DIRECTIONS >>
The part below that opens with the line containing "30.褥瘡予防・管理におけるリハビリテーション部門との連携 梅本安" and closes with the line containing "при рождении третьего ребёнка" should be copied exactly, minus any pictures.

DATA FOR THE TASK >>
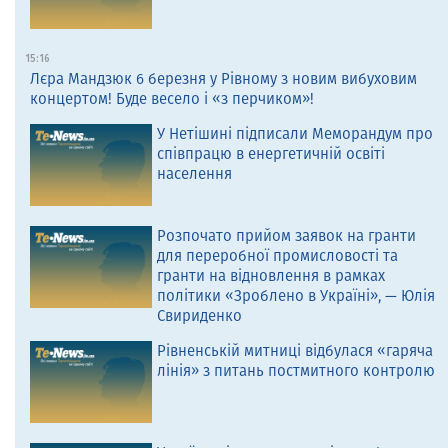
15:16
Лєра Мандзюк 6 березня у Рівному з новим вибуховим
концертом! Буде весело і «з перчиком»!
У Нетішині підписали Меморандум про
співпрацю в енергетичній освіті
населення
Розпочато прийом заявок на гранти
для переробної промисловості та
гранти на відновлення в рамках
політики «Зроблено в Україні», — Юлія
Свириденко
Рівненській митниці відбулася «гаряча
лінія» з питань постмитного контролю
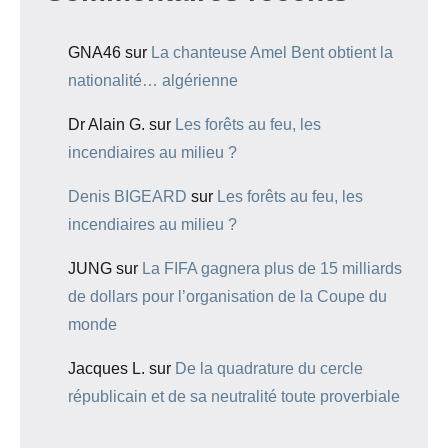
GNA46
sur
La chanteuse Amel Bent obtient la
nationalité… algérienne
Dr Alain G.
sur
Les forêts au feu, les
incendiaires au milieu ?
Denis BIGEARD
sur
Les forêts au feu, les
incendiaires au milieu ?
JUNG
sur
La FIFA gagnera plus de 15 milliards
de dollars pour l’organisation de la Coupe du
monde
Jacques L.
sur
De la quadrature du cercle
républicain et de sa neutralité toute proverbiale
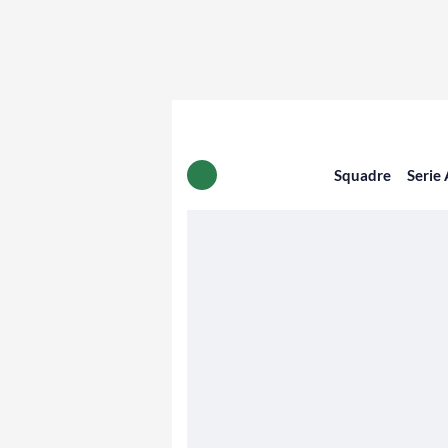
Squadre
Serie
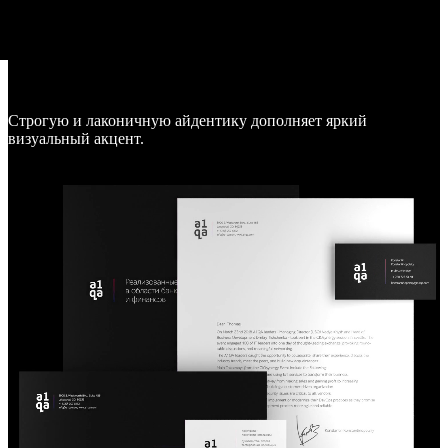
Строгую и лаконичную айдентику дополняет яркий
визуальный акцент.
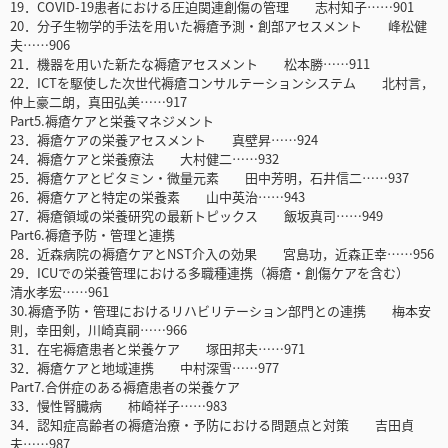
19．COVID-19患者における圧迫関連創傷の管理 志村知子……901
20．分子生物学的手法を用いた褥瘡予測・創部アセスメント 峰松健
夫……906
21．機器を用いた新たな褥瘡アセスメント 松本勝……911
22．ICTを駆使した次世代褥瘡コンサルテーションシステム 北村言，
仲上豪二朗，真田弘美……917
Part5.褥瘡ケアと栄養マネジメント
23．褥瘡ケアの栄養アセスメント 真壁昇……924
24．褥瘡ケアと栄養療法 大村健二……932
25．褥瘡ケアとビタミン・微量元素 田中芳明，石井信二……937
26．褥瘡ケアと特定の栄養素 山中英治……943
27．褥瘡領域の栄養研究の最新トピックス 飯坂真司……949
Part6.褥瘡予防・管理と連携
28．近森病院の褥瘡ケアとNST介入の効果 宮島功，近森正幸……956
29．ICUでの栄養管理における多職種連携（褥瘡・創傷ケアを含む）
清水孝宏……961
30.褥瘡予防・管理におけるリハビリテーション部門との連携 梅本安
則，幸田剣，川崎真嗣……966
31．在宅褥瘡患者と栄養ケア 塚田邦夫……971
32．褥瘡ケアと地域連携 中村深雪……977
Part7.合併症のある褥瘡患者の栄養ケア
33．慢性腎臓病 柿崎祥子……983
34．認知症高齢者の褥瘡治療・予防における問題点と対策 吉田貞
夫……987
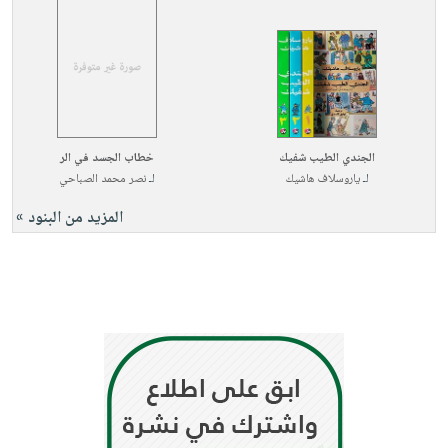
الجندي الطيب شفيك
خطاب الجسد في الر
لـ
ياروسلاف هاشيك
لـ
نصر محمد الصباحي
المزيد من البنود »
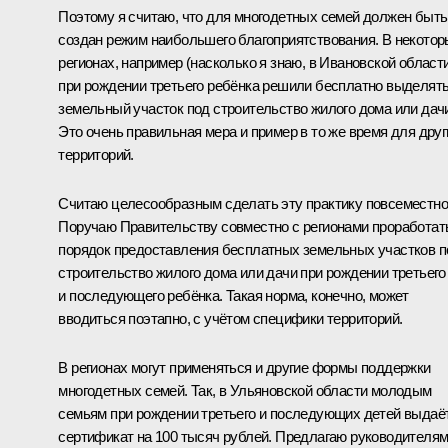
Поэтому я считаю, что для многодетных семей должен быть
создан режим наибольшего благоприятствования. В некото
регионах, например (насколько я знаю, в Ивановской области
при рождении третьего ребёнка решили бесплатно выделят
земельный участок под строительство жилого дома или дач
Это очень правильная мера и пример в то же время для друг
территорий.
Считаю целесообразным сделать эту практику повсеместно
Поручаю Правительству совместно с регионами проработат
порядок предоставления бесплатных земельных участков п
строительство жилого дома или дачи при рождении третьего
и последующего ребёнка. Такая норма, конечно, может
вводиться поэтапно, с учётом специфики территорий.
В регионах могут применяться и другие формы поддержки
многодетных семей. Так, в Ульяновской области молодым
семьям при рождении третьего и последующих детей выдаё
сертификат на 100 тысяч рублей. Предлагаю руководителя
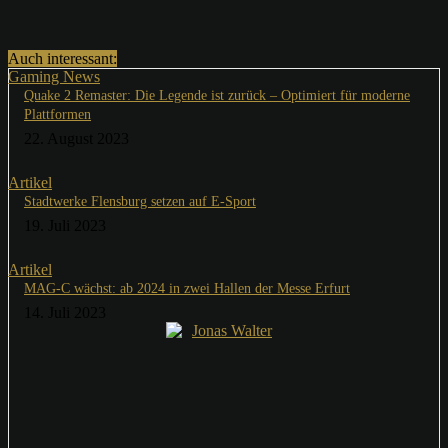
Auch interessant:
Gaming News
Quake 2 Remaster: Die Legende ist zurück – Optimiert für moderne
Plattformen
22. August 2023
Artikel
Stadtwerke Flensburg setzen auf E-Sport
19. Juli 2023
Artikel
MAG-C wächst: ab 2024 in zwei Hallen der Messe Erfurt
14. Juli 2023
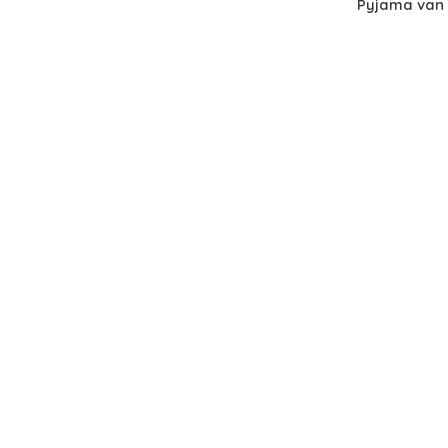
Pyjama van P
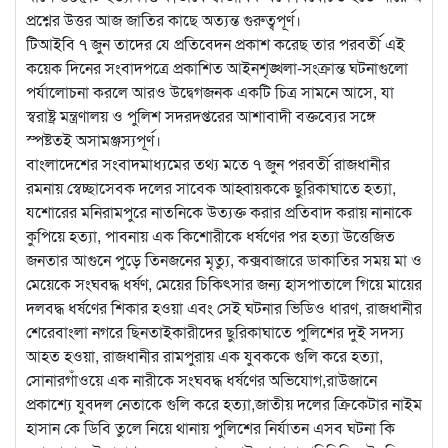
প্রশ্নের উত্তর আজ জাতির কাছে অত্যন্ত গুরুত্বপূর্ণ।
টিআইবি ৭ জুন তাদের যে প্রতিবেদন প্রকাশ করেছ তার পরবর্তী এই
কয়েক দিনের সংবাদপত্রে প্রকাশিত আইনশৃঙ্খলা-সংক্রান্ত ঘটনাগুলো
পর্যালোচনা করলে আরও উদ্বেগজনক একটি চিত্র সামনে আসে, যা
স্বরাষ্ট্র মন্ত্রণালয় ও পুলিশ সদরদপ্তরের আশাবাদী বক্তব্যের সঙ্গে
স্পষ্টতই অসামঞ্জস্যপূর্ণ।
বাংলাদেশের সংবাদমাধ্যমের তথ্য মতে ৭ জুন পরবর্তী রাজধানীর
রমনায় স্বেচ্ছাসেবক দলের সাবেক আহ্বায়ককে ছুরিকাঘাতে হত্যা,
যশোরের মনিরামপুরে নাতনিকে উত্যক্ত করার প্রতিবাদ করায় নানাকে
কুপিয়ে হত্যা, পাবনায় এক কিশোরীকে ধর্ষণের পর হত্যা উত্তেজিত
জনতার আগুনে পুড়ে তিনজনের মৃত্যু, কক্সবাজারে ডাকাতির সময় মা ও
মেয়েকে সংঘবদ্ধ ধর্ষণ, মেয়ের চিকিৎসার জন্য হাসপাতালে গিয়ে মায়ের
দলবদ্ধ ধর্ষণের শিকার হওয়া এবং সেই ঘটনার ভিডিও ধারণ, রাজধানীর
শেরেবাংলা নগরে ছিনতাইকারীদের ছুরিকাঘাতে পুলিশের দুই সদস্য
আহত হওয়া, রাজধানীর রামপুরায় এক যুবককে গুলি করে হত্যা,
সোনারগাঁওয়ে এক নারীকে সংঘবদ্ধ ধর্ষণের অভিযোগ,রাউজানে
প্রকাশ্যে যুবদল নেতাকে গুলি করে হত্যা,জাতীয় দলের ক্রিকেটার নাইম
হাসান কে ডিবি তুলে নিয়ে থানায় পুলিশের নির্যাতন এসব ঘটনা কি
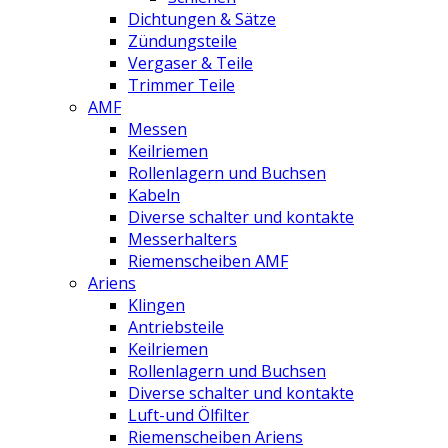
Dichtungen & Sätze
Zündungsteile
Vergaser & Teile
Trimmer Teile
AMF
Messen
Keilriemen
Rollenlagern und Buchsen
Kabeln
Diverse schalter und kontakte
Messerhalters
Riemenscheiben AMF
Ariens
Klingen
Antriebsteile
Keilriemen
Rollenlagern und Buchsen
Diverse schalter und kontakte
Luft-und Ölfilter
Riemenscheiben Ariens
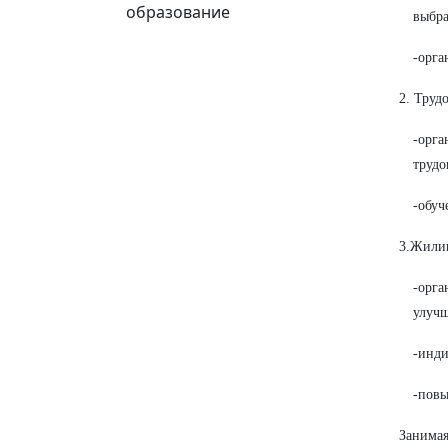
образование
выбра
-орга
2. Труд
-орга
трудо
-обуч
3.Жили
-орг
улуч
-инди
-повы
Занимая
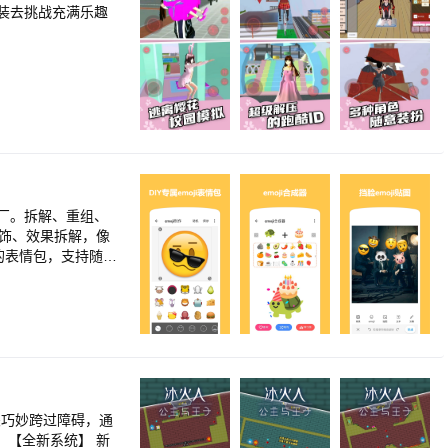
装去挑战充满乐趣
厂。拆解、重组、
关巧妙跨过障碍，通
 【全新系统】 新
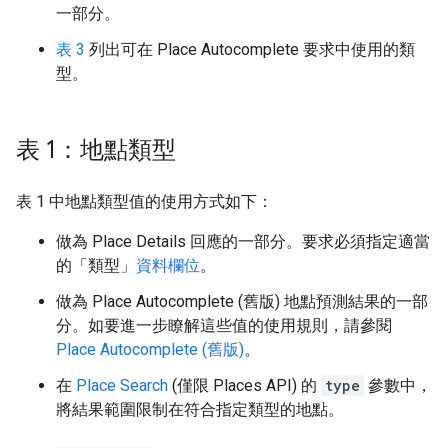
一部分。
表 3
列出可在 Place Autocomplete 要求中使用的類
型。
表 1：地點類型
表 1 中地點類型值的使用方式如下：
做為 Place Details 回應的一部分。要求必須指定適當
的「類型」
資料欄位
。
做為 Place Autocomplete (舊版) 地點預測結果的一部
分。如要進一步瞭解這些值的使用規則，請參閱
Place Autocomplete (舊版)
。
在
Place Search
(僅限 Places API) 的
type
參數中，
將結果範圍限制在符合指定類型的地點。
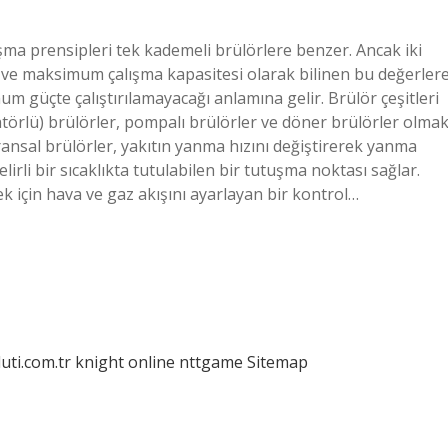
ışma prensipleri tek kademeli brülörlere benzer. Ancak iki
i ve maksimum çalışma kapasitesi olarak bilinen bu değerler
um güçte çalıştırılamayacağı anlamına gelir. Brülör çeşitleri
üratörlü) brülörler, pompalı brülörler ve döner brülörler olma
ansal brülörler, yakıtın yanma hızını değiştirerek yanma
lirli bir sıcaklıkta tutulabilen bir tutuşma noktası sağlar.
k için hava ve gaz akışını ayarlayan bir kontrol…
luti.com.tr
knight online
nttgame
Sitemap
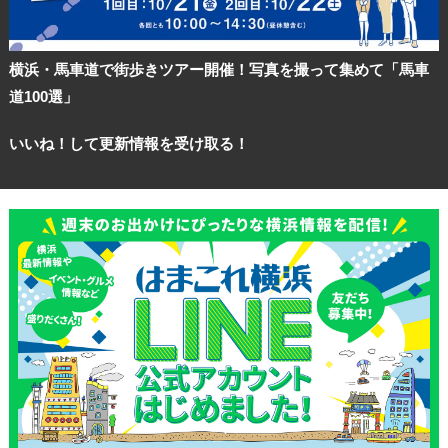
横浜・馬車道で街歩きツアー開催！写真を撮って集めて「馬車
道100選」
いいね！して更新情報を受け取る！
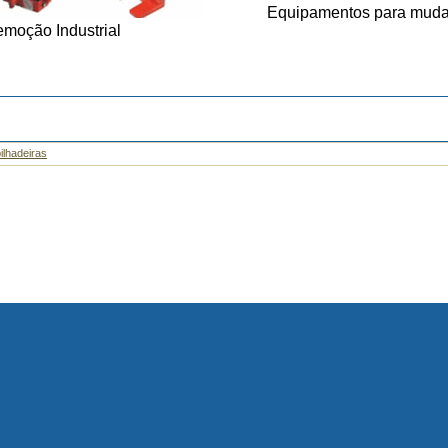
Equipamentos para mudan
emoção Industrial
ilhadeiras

ANSWER SECTION >>
30.褥瘡予防・管理におけるリハビリテーション部門との連携 梅本安
則，幸田剣，川崎真嗣……966
31．在宅褥瘡患者と栄養ケア 塚田邦夫……971
32．褥瘡ケアと地域連携 中村深雪……977
Part7.合併症のある褥瘡患者の栄養ケア
33．慢性腎臓病 柿崎祥子……983
34．認知症高齢者の褥瘡治療・予防における問題点と対策 吉田貞
夫……987
الجندي الطيب شفيك
خطاب الجسد في الر
لـ
ياروسلاف هاشيك
لـ
نصر محمد الصباحي
المزيد من البنود »
Поэтому я считаю, что для многодетных семей должен быть
создан режим наибольшего благоприятствования. В некото
регионах, например (насколько я знаю, в Ивановской области
при рождении третьего ребёнка решили бесплатно выделят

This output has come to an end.